What's good for the body is good for the brain, so it's best to keep moving. Exercise increases blood flow to the brain, ensuring you get more of the essential oxygen and nutrients you need to support mental clarity. Numerous studies show that regular physical activity may reduce cognitive decline risks and may even help delay onset of dementia and Alzheimer's disease. Even light exercise like daily walks, yoga and swimming can make a difference. Try to get in at least 30 minutes of activity most days to maximize the benefits of movement during your stay at Bethesda Gardens Frisco.
Your mind needs challenges just like your body needs exercise, so consider mental exercises that help you maintain cognitive function. Activities like puzzles and crosswords make your brain more resilient to age-related changes, and they may even help you build or rebuild neural pathways. If you prefer more social activities, join a book club in your assisted living community or play board games with friends and family. Learning something new or trying out new hobbies can also provide excellent mental workouts.

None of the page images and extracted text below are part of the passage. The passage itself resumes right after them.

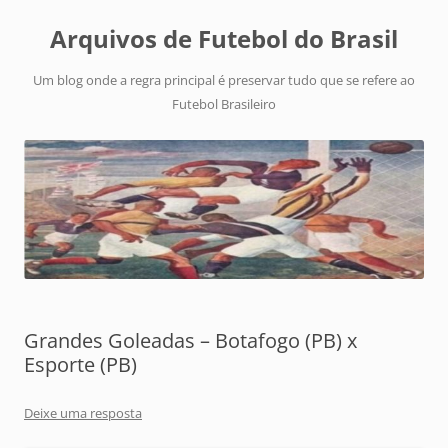
Arquivos de Futebol do Brasil
Um blog onde a regra principal é preservar tudo que se refere ao
Futebol Brasileiro
Grandes Goleadas – Botafogo (PB) x
Esporte (PB)
Deixe uma resposta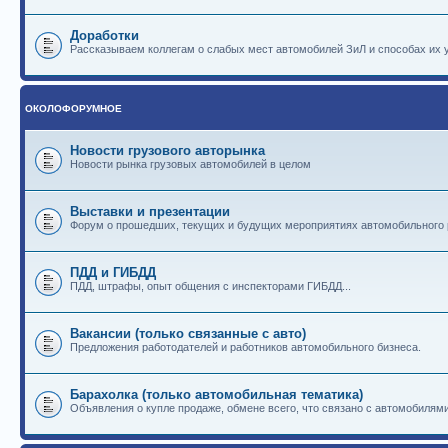
Доработки
Рассказываем коллегам о слабых мест автомобилей ЗиЛ и способах их 
ОКОЛОФОРУМНОЕ
Новости грузового авторынка
Новости рынка грузовых автомобилей в целом
Выставки и презентации
Форум о прошедших, текущих и будущих мероприятиях автомобильного
ПДД и ГИБДД
ПДД, штрафы, опыт общения с инспекторами ГИБДД...
Вакансии (только связанные с авто)
Предложения работодателей и работников автомобильного бизнеса.
Барахолка (только автомобильная тематика)
Объявления о купле продаже, обмене всего, что связано с автомобилями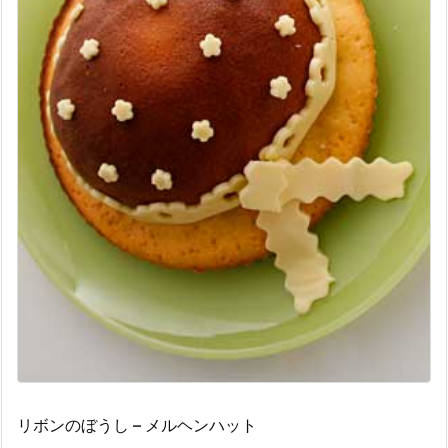
リボンのぼうし – メルヘンハット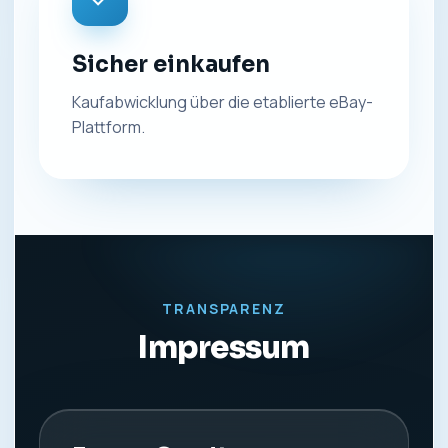
Sicher einkaufen
Kaufabwicklung über die etablierte eBay-
Plattform.
TRANSPARENZ
Impressum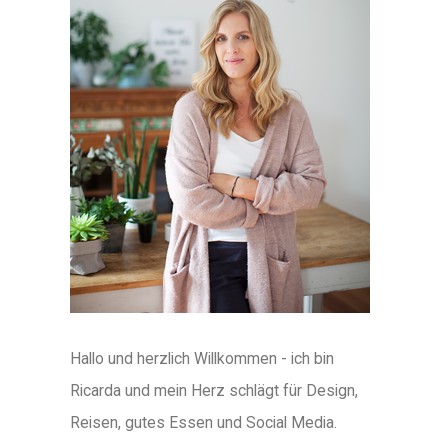
Hallo und herzlich Willkommen - ich bin
Ricarda und mein Herz schlägt für Design,
Reisen, gutes Essen und Social Media.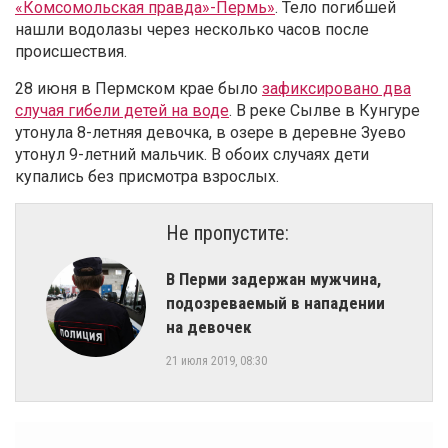
«Комсомольская правда»-Пермь»
. Тело погибшей
нашли водолазы через несколько часов после
происшествия.
28 июня в Пермском крае было
зафиксировано два
случая гибели детей на воде
. В реке Сылве в Кунгуре
утонула 8-летняя девочка, в озере в деревне Зуево
утонул 9-летний мальчик. В обоих случаях дети
купались без присмотра взрослых.
Не пропустите:
В Перми задержан мужчина,
подозреваемый в нападении
на девочек
21 июля 2019, 08:30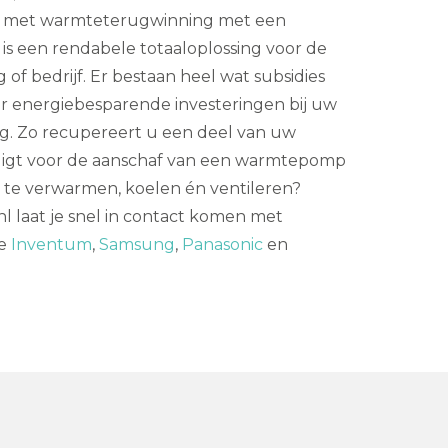
em met warmteterugwinning met een
s een rendabele totaaloplossing voor de
 of bedrijf. Er bestaan heel wat subsidies
 energiebesparende investeringen bij uw
. Zo recupereert u een deel van uw
tuigt voor de aanschaf van een warmtepomp
e verwarmen, koelen én ventileren?
laat je snel in contact komen met
ie
Inventum
,
Samsung
,
Panasonic
en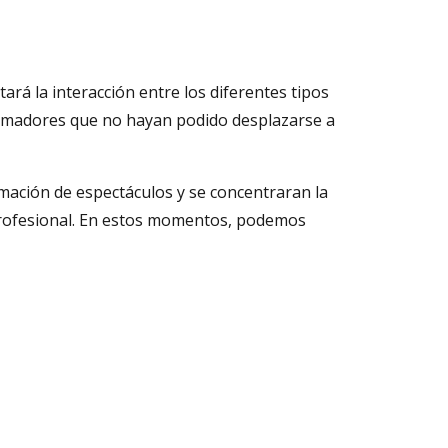
tará la interacción entre los diferentes tipos
ramadores que no hayan podido desplazarse a
amación de espectáculos y se concentraran la
 profesional. En estos momentos, podemos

Maintaining strong relationships and social connections helps with mental well-being and cognitive health. Those with rich social lives typically feel less isolated and alone than those without them. Engaging in meaningful talks — in-person or over the phone — helps stimulate your mind and keep it sharper as you age. Join local clubs and organizations to meet people with similar interests, or take advantage of group activities within your retirement community to keep your spirits high and your mind healthy.
You are what you eat, so your cognitive health ties directly to what you put on your plate every day — and be sure to stay hydrated. A diet rich in foods that boost brain function can help protect your cognitive health — go with diets that emphasize fruits, vegetables, whole grains and lean proteins. Healthy fats like olive oil and nuts may reduce cognitive decline risks, as can omega-3 fatty acids found in fish like salmon and mackerel. Antioxidant-rich foods like berries, dark leafy greens and nuts can protect against oxidative issues that often lead to cognitive decline.
A bad night's sleep may leave you feeling foggy, but chronic sleep deprivation can negatively affect your cognitive function over the long term. Essential to brain health, adequate rest lets your brain process memories, repair itself and clear out toxins that can accumulate during your waking hours. Most seniors need 7 to 9 hours of sleep per night for optimal mental sharpness, so be sure to establish a relaxing bedtime schedule.
Chronic stress harms every system in your body, including your mind, so managing it helps keep you sharp as you age. For instance, stress hormones like cortisol can negatively impact how you learn and retain memories, increasing cognitive decline over time. Practices like meditation, mindfulness and deep breathing can calm your mind and lower stress levels. Hobbies you enjoy such as building a family tree, gardening, painting and listening to music can help you achieve a sense of balance and mental well-being.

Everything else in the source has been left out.